Author Response File: Author Response.pdf
Reviewer 2 Report
This paper employed a neural Gaussian process model to estimate the battery life cycle. This paper has an average quality and can be improved further. Some of the major concerns are:
- The presented results show an 8.8% prediction error, which seems to be relatively high.
- The comparison used for the proposed method is not appropriate.
Further improvements.
- Article type “Communication.” Check if appropriate. This article sounds more like a research article.
- LFP and GP are not defined. Variable P is not recommended; consider omitting it.
- Some recent key articles from MDPI are missing. There are many good data-driven/gaussian process in battery application, such as:
- Peng, Y., Hou, Y., Song, Y., Pang, J., & Liu, D. (2018). Lithium-ion battery prognostics with hybrid Gaussian process function regression. Energies, 11(6), 1420.
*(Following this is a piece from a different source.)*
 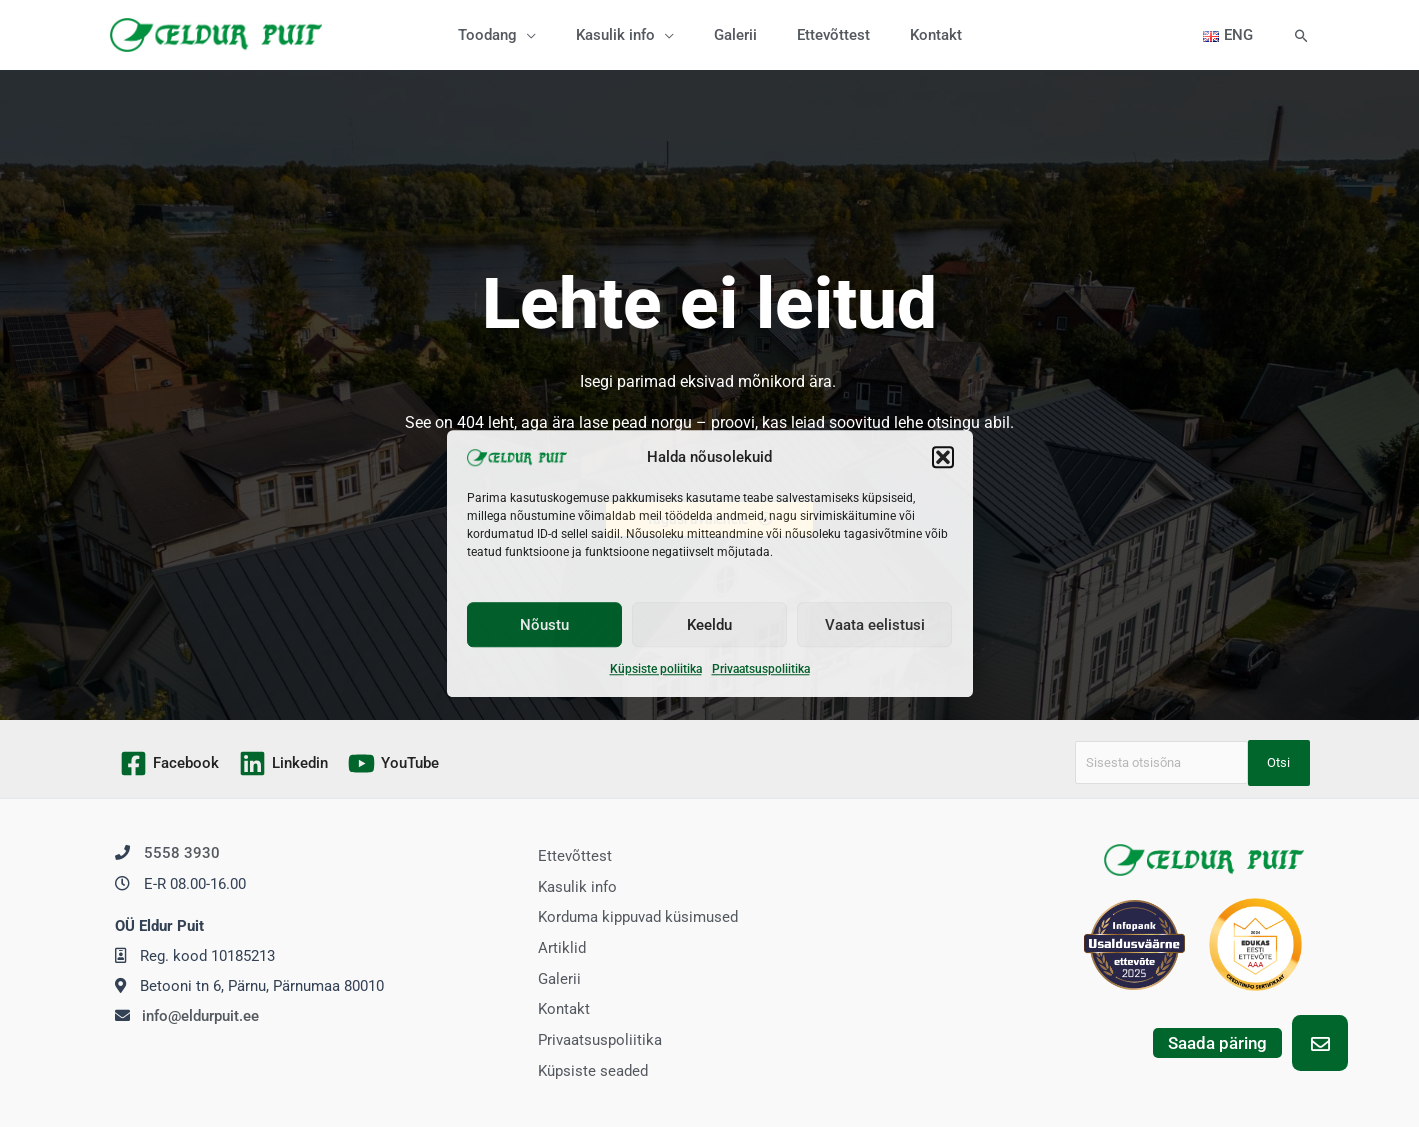 I want to click on [Linkedin], so click(x=283, y=763).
- Khumprom, P., & Yodo, N. (2019). A data-driven predictive prognostic model for lithium-ion batteries based on a deep learning algorithm. Energies, 12(4), 660.
- Jia, J., Liang, J., Shi, Y., Wen, J., Pang, X., & Zeng, J. (2020). SOH and RUL Prediction of Lithium-Ion Batteries Based on Gaussian Process Regression with Indirect Health Indicators. Energies, 13(2), 375.
- Line 110. LFP is not defined; consider removing it.
- Line 143. There should be no indentation on where it should be a continuation from the previous paragraph. Check the rest of the paper.
- Line 144. Equation 1. i and n variable is not explained. “at time ti, where i is … i= 2,3,…,n.”
- Line 225, is the I in Eq. 6 the same as Eq 1? If not, consider using another variable. I”th” should be superscripted instead of subscripted.
- Section 4. Please provide a flow chart of the overall proposed methodology from the data input used up to prediction.
- Table 1. This is not an apple-to-apple comparison of prediction error. The authors should compare all methods on either power or voltage or both, but not comparing 2 methods in power and 1 method in voltage. Line 240-246 should be deleted or rephrased. If the authors would like to compare their proposed method with Stevenson et al., please employ the same measures, use the voltage characteristics.
- Consider comparing the proposed method with neural networks, other data-driven algorithms, or variants of the Gaussian process.
- In addition, prediction error should be identified in Table 1, not only the numerical numbers without any meaning, what do the numbers mean? The higher, the better? Or the lower, the better? Similarly, Table 2 can be arranged better.
- This paper is lack of discussion, what are the drawback, broader impacts, future work? All of these aspects are missing.
Author Response
Thanks for the reviewers’ comments concerning our manuscript entitled “Life prediction of battery using a neural Gaussian Process with early discharge characteristics” (sensors- 105793). Those comments are all valuable and very helpful for revising and improving our paper, as well as the important guiding significance to our researches. We have studied comments carefully and have made correction which we hope meet with approval. Revised portion are highlighted in the paper.
Author Response File: Author Response.pdf
Round 2
Reviewer 2 Report
Thank you for the response. The authors had significantly improved the paper and addressed the reviewer's comments properly. Please check the notation and abbreviation consistency throughout the paper. For example, Line 146, “For the kth cycle of. ”. The "the" is not superscripted.